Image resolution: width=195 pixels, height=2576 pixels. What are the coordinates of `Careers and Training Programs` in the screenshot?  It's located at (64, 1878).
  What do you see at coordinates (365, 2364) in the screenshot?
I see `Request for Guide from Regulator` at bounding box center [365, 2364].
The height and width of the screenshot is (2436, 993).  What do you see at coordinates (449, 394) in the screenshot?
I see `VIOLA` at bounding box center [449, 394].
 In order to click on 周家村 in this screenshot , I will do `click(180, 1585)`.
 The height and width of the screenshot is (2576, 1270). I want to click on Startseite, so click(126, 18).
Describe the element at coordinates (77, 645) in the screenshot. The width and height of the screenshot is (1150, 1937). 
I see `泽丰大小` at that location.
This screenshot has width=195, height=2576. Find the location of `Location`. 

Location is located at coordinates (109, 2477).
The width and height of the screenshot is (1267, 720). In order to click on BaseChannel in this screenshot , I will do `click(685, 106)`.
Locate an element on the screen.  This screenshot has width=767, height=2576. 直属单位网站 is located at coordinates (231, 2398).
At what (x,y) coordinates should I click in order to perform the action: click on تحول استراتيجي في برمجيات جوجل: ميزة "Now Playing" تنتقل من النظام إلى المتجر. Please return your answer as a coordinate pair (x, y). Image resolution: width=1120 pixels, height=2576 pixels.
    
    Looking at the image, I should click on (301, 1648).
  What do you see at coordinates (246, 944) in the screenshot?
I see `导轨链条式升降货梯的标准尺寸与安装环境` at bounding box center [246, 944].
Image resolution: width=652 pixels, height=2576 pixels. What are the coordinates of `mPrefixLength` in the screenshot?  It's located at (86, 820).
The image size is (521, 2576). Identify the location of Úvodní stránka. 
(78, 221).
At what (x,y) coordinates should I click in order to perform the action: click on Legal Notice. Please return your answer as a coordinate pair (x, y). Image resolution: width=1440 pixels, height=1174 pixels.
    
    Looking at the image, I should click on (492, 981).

..........

*Exercise aim:* An exact transcription of every record above is required.

*Exercise output:*
Image resolution: width=195 pixels, height=2576 pixels. What are the coordinates of `Careers and Training Programs` in the screenshot?  It's located at (64, 1878).
  What do you see at coordinates (365, 2364) in the screenshot?
I see `Request for Guide from Regulator` at bounding box center [365, 2364].
The height and width of the screenshot is (2436, 993).  What do you see at coordinates (449, 394) in the screenshot?
I see `VIOLA` at bounding box center [449, 394].
 In order to click on 周家村 in this screenshot , I will do `click(180, 1585)`.
 The height and width of the screenshot is (2576, 1270). I want to click on Startseite, so click(126, 18).
Describe the element at coordinates (77, 645) in the screenshot. The width and height of the screenshot is (1150, 1937). 
I see `泽丰大小` at that location.
This screenshot has width=195, height=2576. Find the location of `Location`. 

Location is located at coordinates (109, 2477).
The width and height of the screenshot is (1267, 720). In order to click on BaseChannel in this screenshot , I will do `click(685, 106)`.
Locate an element on the screen.  This screenshot has width=767, height=2576. 直属单位网站 is located at coordinates (231, 2398).
At what (x,y) coordinates should I click in order to perform the action: click on تحول استراتيجي في برمجيات جوجل: ميزة "Now Playing" تنتقل من النظام إلى المتجر. Please return your answer as a coordinate pair (x, y). Image resolution: width=1120 pixels, height=2576 pixels.
    
    Looking at the image, I should click on (301, 1648).
  What do you see at coordinates (246, 944) in the screenshot?
I see `导轨链条式升降货梯的标准尺寸与安装环境` at bounding box center [246, 944].
Image resolution: width=652 pixels, height=2576 pixels. What are the coordinates of `mPrefixLength` in the screenshot?  It's located at (86, 820).
The image size is (521, 2576). Identify the location of Úvodní stránka. 
(78, 221).
At what (x,y) coordinates should I click in order to perform the action: click on Legal Notice. Please return your answer as a coordinate pair (x, y). Image resolution: width=1440 pixels, height=1174 pixels.
    
    Looking at the image, I should click on (492, 981).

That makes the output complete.